Extracted material -
=======
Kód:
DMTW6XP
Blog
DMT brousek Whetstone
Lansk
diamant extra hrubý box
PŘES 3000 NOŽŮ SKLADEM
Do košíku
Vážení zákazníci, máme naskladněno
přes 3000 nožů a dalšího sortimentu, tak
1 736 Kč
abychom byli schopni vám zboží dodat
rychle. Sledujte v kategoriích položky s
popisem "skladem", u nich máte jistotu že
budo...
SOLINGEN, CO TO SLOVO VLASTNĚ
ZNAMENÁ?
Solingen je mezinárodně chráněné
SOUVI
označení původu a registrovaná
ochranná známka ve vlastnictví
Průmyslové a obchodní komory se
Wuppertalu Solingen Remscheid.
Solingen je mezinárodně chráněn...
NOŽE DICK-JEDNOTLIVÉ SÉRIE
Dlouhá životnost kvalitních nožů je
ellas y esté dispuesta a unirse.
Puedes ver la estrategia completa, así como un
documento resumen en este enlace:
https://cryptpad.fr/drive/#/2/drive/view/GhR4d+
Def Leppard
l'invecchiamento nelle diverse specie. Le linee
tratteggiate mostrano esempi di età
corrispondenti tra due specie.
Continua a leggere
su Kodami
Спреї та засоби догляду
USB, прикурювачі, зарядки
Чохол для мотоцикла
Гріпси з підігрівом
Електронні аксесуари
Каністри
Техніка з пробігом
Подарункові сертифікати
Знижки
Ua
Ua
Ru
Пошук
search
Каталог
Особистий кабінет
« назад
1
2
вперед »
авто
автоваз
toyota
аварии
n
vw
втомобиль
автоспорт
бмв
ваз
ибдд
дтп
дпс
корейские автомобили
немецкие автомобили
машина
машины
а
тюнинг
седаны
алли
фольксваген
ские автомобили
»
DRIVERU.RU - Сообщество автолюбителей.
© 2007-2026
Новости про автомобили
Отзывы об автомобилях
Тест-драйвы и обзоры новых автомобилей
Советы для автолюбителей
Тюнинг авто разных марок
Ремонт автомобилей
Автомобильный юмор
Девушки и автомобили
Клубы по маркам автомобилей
=======
Aim of the exercise - Checking each line of the data, count the ones containing "specie", and give only that count.

Exercise result - 2